Dönem Ödevleri 2022-2023

Gazali’nin İktisat Felsefesi- Sabri Orman
Zahide Aydoğdu Akyar


İnsan Yayınları, İstanbul Ocak 2020, 171s.


Kitap Tanıtımı

Gazali çok yönlü bir düşünür olmakla birlikte felsefe ve tasavvuf alanındaki çalışmalarıyla tanınır. Fakat iktisat alanındaki çalışmaları çoğu zaman arka planda kalmıştır denilebilir. Aslında Gazali’nin iktisada bakış açısı oldukça farklıdır. Gazali’ye göre iktisat ne teorik açıdan ne pratik açıdan ilgilenecek bir alan değildir. İktisat, daha yüksek değer de bir ilgiyi hak eder düşüncesine sahiptir. Gazali’nin bu farklı iktisat anlayışını, ilk defa Türkiye’de bu kadar kapsamlı ele alan ve “Gazali’nin İktisat Felsefesi” kitabıyla Sabri Orman olmuştur.
Orman’ın 1982-84 yılları arasında hazırladığı bu doktora tezi muhtevası değişmeden yeni baskılara da imza atmıştır. Sabri Orman aynı zamanda İstanbul Üniversitesi İktisat mezunudur. Yine aynı üniversite de doktora çalışmasını tamamlamıştır. 1989- 1990 ders yılında ise London School of Economics and Political Science’da “Research Scholar” statüsünde çalışmalar da yapmıştır.

Özelde Gazali’nin iktisat felsefesini konu alsa da genel anlamda fıkhı, ekonomik birçok konuya da değinilmiş çalışma ile karşı karşıyayız. Kitap giriş ve sonuç bölümü hariç dört bölümden oluşmaktadır. Giriş bölümde çalışmanın daha doğru ifadeyle doktora tezinin konusu, alanı, amacı, sınırlama ve metodolojisinden ve ayrıca plandan bahsedilmiştir.

Konu olarak Gazali’nin iktisadi düşünce yönüne değinildiğini ve burada ince detaylara yer verildiği ifade ediliyor. Alanda ise; “Din ve İktisat İlişkilerine Toplu Bir Bakış” ana başlığıyla konuya açıklık getirilmiştir. Bu ana başlık altında toplanan değerli diğer iki başlık da şunlardır; “Tarihi Sosyolojik Açıdan Din ve İktisat İlişkileri” ve “İktisadi Düşünce Tarihi Açısından Din ve İktisat İlişkileri” Bir diğer alt başlık ise “Orta Çağ Avrupa İktisadi Düşüncesi: Skolastikler”dir. Burada üzerine durulan ve hedeflenen konu ise Gazali’nin de içinde yer aldığı İslam dünyasının iktisadi düşünce tarihini aydınlığa çıkarmaya çalışmaktır.

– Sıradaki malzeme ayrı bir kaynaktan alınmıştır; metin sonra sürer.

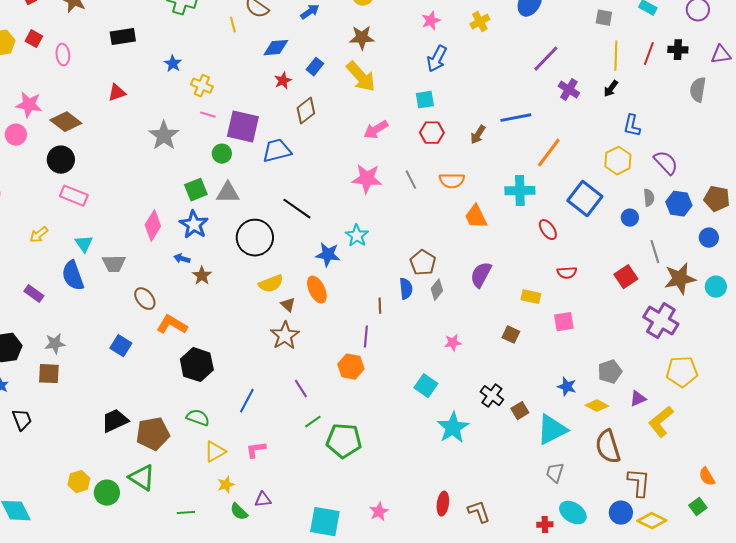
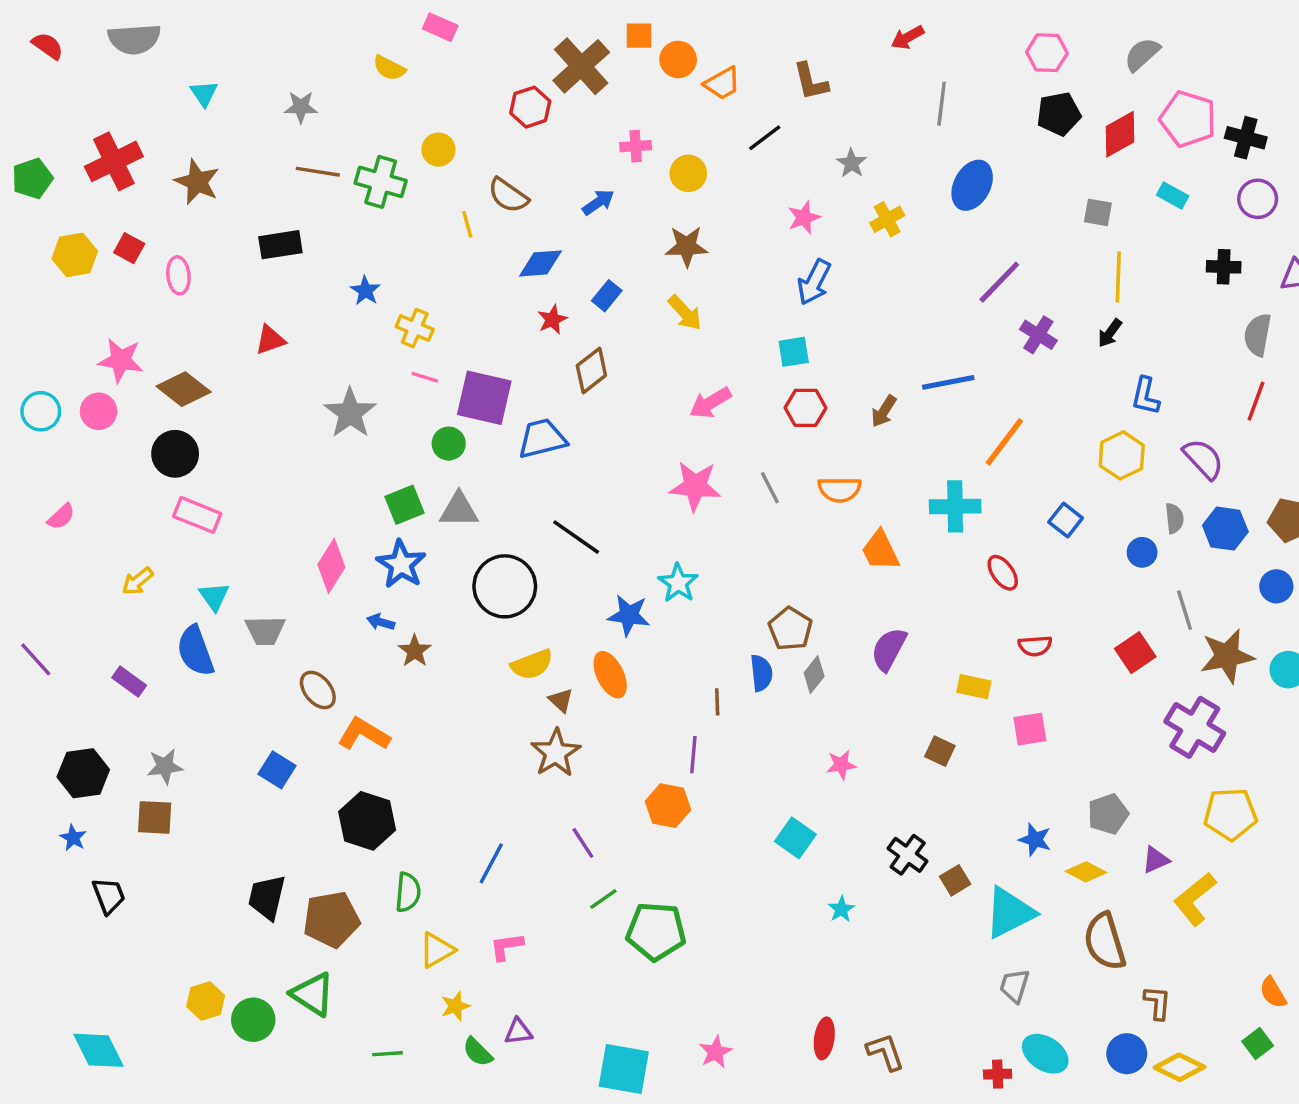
red line: (649, 54) -> (1256, 401), moved
yellow arrow: (361, 77) -> (685, 313), size x0.7
blue square: (585, 199) -> (1066, 520), size x0.6
black hexagon: (197, 365) -> (367, 821), moved
green semicircle: (198, 418) -> (408, 892), turned 75
black trapezoid: (115, 421) -> (267, 897), turned -52
cyan star: (453, 428) -> (841, 909), size x0.5
brown L-shape: (639, 483) -> (1157, 1003), size x0.7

Amaç kısmında ise çalışmanın genel hatlarına değinilmiştir. Amaç, aslında toplum tarihi alanında hafızaları diri tutmakla neleri kaybedip neleri kazanabileceğini göstermektir. Toplumların tarihi bireylerin hafızası gibi görülmüştür. Daima dinç ve tazelenmesi gerektiğini savunarak mazideki değer ekolleri, bilim insanlarımızı ve daha birçok meziyetimizi elde tutmanın getirdiği güzelliklerden bahsedilmiştir.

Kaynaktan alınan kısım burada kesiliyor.